EXERCISE INSTRUCTIONS>
Once the pictures are removed, restate the listing word for word.

Top of PROVIDED DATA

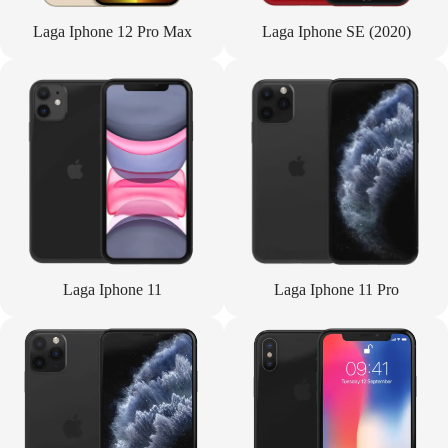
Laga Iphone 12 Pro Max
Laga Iphone SE (2020)
Laga Iphone 11
Laga Iphone 11 Pro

Bottom of PROVIDED DATA

EXERCISE RESPONSE>
Laga Iphone 12 Pro Max
Laga Iphone SE (2020)
Laga Iphone 11
Laga Iphone 11 Pro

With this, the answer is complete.